(Stored data entries)
"""

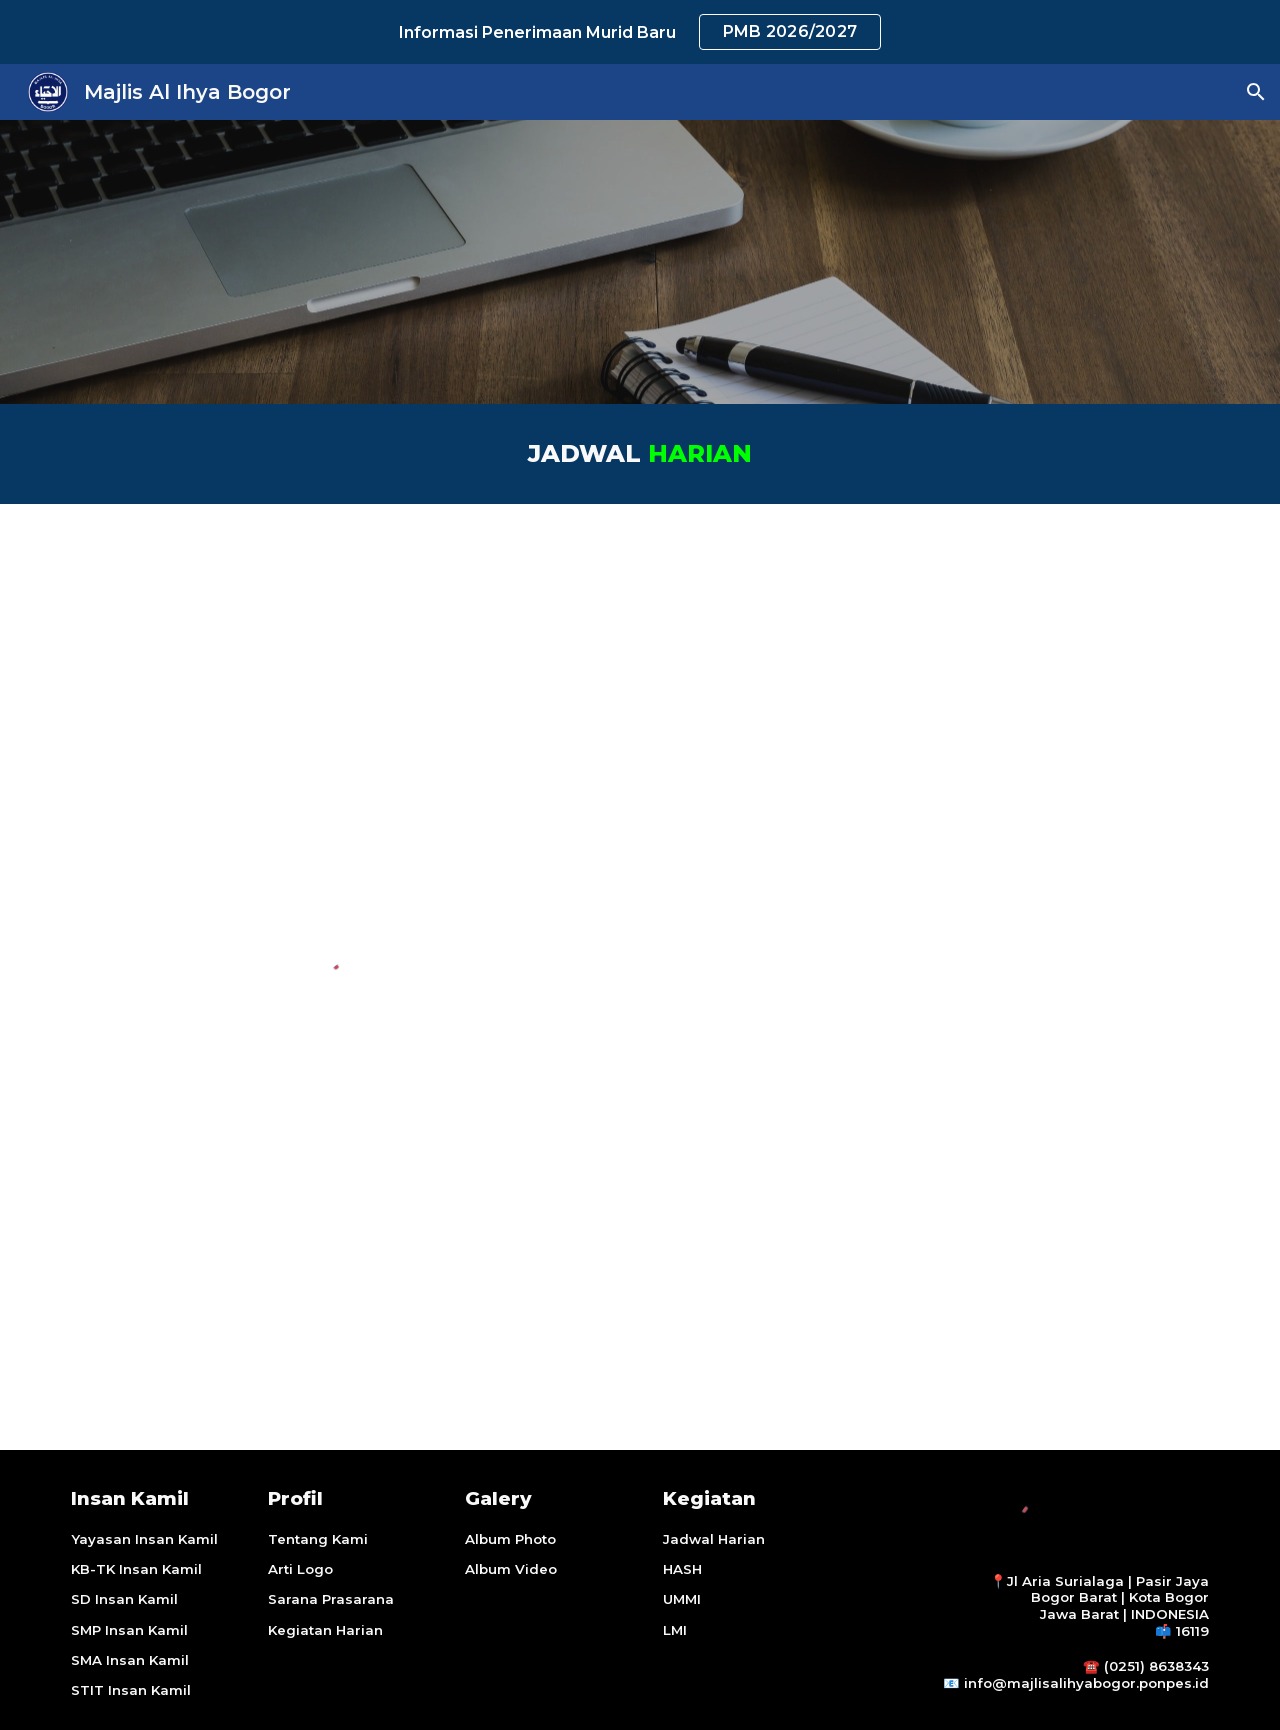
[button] (1256, 92)
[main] (640, 454)
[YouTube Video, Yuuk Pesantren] (936, 1129)
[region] (640, 32)
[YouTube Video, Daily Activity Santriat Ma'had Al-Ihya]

"""

WORK INSTRUCTION:
Only the lines from the one containing "[YouTube Video, Yuuk Pesantren] (936, 1129)" through the last line of the records are to be set down, exactly as they appear.

RESULT OF THIS EXERCISE:
[YouTube Video, Yuuk Pesantren] (936, 1129)
[region] (640, 32)
[YouTube Video, Daily Activity Santriat Ma'had Al-Ihya]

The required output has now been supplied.